Required action | Repeat only the lines between the one with "grliću boce." and the end of the material below, both ends included. Omit any picture.

Dataset extract |
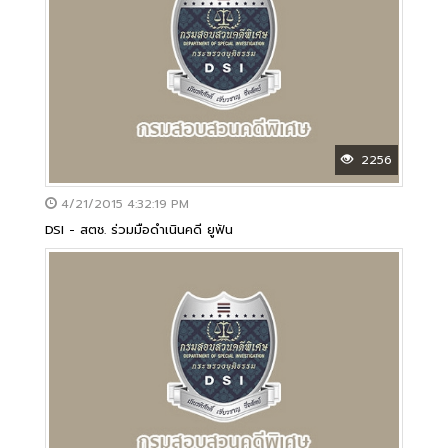
2256
4/21/2015 4:32:19 PM
DSI - สตช. ร่วมมือดำเนินคดี ยูฟัน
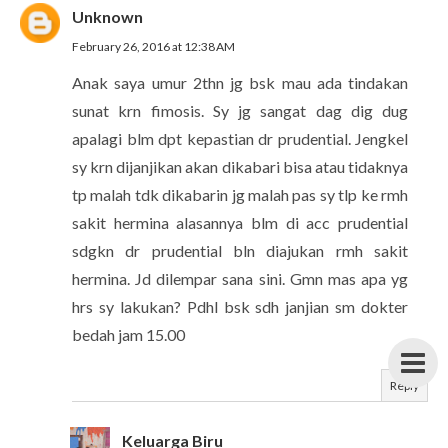
Unknown
February 26, 2016 at 12:38 AM
Anak saya umur 2thn jg bsk mau ada tindakan
sunat krn fimosis. Sy jg sangat dag dig dug
apalagi blm dpt kepastian dr prudential. Jengkel
sy krn dijanjikan akan dikabari bisa atau tidaknya
tp malah tdk dikabarin jg malah pas sy tlp ke rmh
sakit hermina alasannya blm di acc prudential
sdgkn dr prudential bln diajukan rmh sakit
hermina. Jd dilempar sana sini. Gmn mas apa yg
hrs sy lakukan? Pdhl bsk sdh janjian sm dokter
bedah jam 15.00
Reply
Keluarga Biru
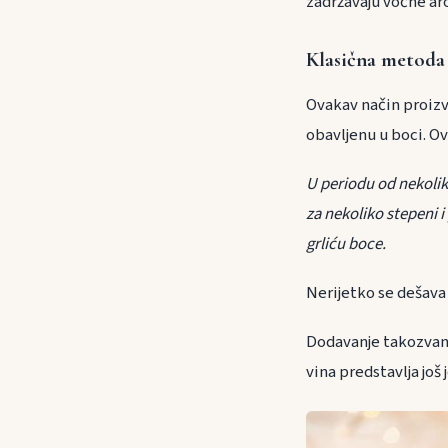
zadržavaju voćne ar
Klasična metod
Ovakav način proizv
obavljenu u boci. O
U periodu od nekolik
za nekoliko stepeni 
grliću boce.
Nerijetko se dešava
Dodavanje takozvan
vina predstavlja još 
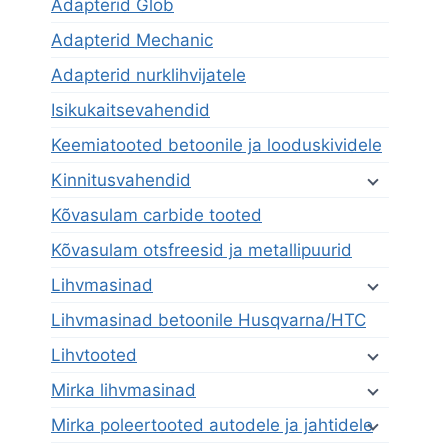
Adapterid Glob
Adapterid Mechanic
Adapterid nurklihvijatele
Isikukaitsevahendid
Keemiatooted betoonile ja looduskividele
Kinnitusvahendid
Kõvasulam carbide tooted
Kõvasulam otsfreesid ja metallipuurid
Lihvmasinad
Lihvmasinad betoonile Husqvarna/HTC
Lihvtooted
Mirka lihvmasinad
Mirka poleertooted autodele ja jahtidele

Expected answer |
grliću boce.
Nerijetko se dešava
Dodavanje takozvan
vina predstavlja još 
Adapterid Glob
Adapterid Mechanic
Adapterid nurklihvijatele
Isikukaitsevahendid
Keemiatooted betoonile ja looduskividele
Kinnitusvahendid
Kõvasulam carbide tooted
Kõvasulam otsfreesid ja metallipuurid
Lihvmasinad
Lihvmasinad betoonile Husqvarna/HTC
Lihvtooted
Mirka lihvmasinad
Mirka poleertooted autodele ja jahtidele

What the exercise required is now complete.